Group Session Data Collection Made Easier

Imagine this: One SLP, 3+ students, 10+ combined goals, and only 30 minutes. How can one even attempt to add accurate data collection in there? Ah, the terror! Unfortunately, you probably don’t have to “imagine” it, as this is a reality for many of us in the school setting. Data collection can be a pain, especially in a group setting, yet this is a vital part of our profession. We want to see the difference we are making in numbers (and often are required to). While many people already have a system that they have figured out and adapted to, I know there is still a handful of people looking for something better or willing to try something new. That’s where I come in! In this post, I will share my group data collection method. I have included pictures of my data sheets and a link where you can download them for yourself. Hopefully, you find this useful, or maybe take something away from it that can be adapted into an even greater idea!

Data Collection?

Pluses and minuses, tallies, prompt and cue keys, etc. These are the symbols of our day-to-day. The chicken-scratch on sticky notes, binders, clipboards, and folders that we refer to as our “data-collection.” Data collection is important because it allows us to track our student’s progress, analyze and adjust our therapy strategies, plan for sessions, create activities, report to parents and teachers, and of course write our lovely IEPs. Data collection can become a struggle when there is more than 1 student across the table, when you are in an integrated classroom teaching multiple students at once, or you are in a rush to cover as many goals as possible in a short 30 minutes and do not have time to flip back and forth between student’s IEPs or write down their goals before each session. This is where efficient and easy data collection is important. By using the datasheet model, I am about to share, you can effectively plan activities, look back at what was worked on in previous sessions, and ensure that you are conducting the most efficient therapy sessions.  

So, what’s the idea?

To make my therapy sessions most effective and take accurate, organized data, I use the template that I have linked HERE. In this datasheet, there is a space to write all the following information:

  • Date of Session
  • Activities
  • Each student’s objectives
  • Goals to be targeted during the session
  • Data

I have included examples of a data sheet for a group of 3 below:

Figure 1

So where do I even begin?

  1. At the beginning of the year, after creating your therapy groups/schedule, create a data sheet for each group. You can simply copy/paste the objectives from each students’ IEP. 
    1. Q: But isn’t this SOOO time-consuming?
    2. A: Yes and no. It will take a long time in the beginning to get it all set, but once it’s done, you are basically organized for the year!
  2. Print your data sheets and place them in a binder in group order. That way, you can easily flip through your caseload throughout the day. 
    1. Q: How many do I print?
    2. A: At my school, we track progress in 9-week periods. Therefore, I print 3 of these for each group to cover my 9 weeks. At the end of each 9 weeks, I edit the documents to reflect new groups/IEPs if needed. 
  3. Use the activity box to plan activities for the session. 
  4. Use the data boxes to jot down which goal you will target during each activity. 
  5. Then, ta-da! You are set for your entire session! You have a plan, an outline to follow, and space for your data!
    1. Q: Do I need to take data like your example with pluses and minuses?
    2. A: No! That was just a quick example I created. Take data as you normally would.
  6. Since 3 weeks fit per page, you can see what you worked on the week before, which goals have not been targeted yet, which goals need to be targeted more, etc. It’s all in one place so your brain can connect it all at a glance, yippee! Refer to Figure 2 below to see how I crossed out what had been worked on already and planned other goals to target the following week. 
  7. There is also space at the bottom of the page where you can jot down any notes. 
    1. Q: Notes? Like what?
    2. A: Anything! This could be behaviors of the student, observations you have made, new goal ideas you may have based on performance in a session, ideas for the next session, birthday reminders, etc. Anything! 

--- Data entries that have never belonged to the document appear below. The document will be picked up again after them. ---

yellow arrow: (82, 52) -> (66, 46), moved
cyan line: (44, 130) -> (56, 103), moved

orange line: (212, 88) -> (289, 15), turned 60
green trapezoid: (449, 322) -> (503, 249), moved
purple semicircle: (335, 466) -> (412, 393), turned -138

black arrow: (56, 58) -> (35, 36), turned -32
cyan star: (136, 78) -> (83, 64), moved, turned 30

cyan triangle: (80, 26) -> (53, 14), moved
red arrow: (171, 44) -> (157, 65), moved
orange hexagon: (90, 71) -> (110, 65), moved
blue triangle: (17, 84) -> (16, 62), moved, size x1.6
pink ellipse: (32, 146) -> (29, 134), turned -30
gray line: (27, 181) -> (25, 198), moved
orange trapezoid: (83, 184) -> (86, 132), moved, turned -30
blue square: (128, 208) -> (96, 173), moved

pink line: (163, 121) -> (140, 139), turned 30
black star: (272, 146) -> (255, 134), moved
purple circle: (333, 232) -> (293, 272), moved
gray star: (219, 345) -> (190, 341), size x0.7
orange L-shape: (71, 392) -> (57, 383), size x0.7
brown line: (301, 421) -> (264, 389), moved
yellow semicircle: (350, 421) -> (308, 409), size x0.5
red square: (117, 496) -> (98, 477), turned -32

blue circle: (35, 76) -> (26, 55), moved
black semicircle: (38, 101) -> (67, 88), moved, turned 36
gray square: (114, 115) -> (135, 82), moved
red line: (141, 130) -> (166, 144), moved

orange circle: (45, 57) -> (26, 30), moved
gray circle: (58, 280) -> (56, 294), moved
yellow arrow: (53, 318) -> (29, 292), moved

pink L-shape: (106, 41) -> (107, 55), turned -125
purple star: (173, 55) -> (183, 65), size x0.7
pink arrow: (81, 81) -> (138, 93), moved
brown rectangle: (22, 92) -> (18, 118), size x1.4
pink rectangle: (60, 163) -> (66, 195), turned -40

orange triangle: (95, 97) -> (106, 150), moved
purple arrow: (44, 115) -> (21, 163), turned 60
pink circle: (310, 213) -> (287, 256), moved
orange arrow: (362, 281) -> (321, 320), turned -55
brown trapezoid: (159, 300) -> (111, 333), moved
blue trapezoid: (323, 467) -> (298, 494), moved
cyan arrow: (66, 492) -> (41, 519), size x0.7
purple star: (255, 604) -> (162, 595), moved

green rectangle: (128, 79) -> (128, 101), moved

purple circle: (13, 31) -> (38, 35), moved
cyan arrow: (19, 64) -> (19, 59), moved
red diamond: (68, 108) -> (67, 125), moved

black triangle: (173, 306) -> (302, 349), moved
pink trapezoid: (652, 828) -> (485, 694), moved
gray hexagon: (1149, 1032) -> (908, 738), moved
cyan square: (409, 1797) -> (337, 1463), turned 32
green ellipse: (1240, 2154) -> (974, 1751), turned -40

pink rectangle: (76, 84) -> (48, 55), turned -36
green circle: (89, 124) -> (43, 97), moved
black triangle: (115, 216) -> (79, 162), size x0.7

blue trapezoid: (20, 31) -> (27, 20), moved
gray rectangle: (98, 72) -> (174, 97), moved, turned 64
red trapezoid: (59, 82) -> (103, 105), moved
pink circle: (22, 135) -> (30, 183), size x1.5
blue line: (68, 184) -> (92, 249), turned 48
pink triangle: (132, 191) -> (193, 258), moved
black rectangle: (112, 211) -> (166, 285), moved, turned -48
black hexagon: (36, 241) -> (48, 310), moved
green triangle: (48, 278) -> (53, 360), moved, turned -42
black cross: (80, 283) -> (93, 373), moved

Sounds great, right? Oh, having doubts? Here are some answers!

Q: Some of my students’ get new goals during the 9-week period. Will I need to reprint it?

A: The #1 quality of an SLP is flexibility. Luckily, sticky notes provide that for us. If a student gets a new IEP, you can use a sticky note with the new goals until the next 9 weeks when you edit and retype any datasheets that need to be changed.  Refer to Figure 3 below. 

Q: What if my group changes?

A: Sticky notes! Add in the new student. OR just reprint the edited document ☺ 

Q: What if I have more than 4 kids in my group?

A: First of all, so sorry! That is a handful! If you download the document on Word or Google Drive, you can insert another column and adjust the sizes to fit a 4th ☺ 

Figure 2

Figure 3


Though this data collection idea is not foolproof, it has saved my life the past 2 years. Of course, nothing is consonant in the school-based SLP world, but this format offers lots of room for flexibility! 


  • Group therapy can be a PAIN! 
  • Data collection is so important. 
  • Effective therapy can be planned with the right datasheet. 

By using a data sheet that includes everyone’s goals on one page, it provides a lot of information at a glance. This can be helpful for planning activities, tracking progress, and collecting data. Even if you do not like this format, hopefully, it has sparked some innovation in your mind to create something even better!

Have a great semester, my SLP friends!


Author: Christine Mantchev, M.S., CF-SLP

Back to Blog

Disclaimer: The information provided in this blog is for general informational purposes only and should not be considered as professional advice. The content is based on the author's personal experiences, research, and opinions. It is always recommended to consult with a qualified professional or expert before making any decisions or taking action based on the information provided in this blog.

Related Articles

The SLP in ME
As Speech-Language Pathologists, we wear many hats Not fiction but facts Our skillset is not just a...
New to School? - Tips for Your First Day as a SLP
We all have some memories of our first day at school as a student, but do we remember our first day...
My Most Useful Therapy Materials - for Children and Adults
I’m currently in my clinical fellowship for speech-language pathology at two elementary schools,...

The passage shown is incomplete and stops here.